**WORK TO BE COMPLETED:** In full and word for word, copy the listing; no pictures belong in the copy.

**TASK DATA:**
:::::
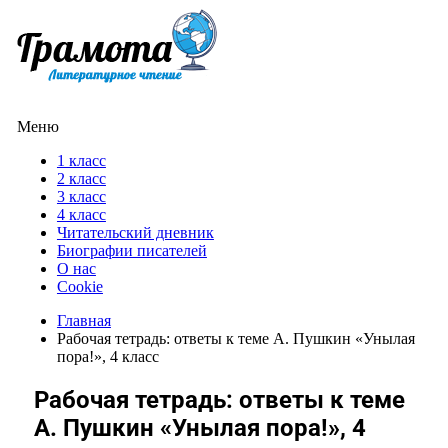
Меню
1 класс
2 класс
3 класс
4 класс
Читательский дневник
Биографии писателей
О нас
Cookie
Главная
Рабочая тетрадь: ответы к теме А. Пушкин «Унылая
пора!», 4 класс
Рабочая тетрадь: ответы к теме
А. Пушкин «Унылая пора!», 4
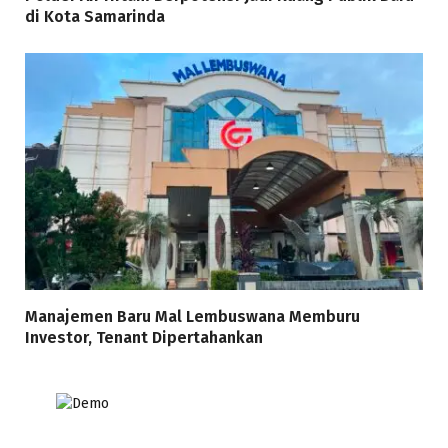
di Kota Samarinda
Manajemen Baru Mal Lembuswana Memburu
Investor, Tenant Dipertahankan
:::::
**THE COMPLETED TASK:**
Меню
1 класс
2 класс
3 класс
4 класс
Читательский дневник
Биографии писателей
О нас
Cookie
Главная
Рабочая тетрадь: ответы к теме А. Пушкин «Унылая
пора!», 4 класс
Рабочая тетрадь: ответы к теме
А. Пушкин «Унылая пора!», 4
di Kota Samarinda
Manajemen Baru Mal Lembuswana Memburu
Investor, Tenant Dipertahankan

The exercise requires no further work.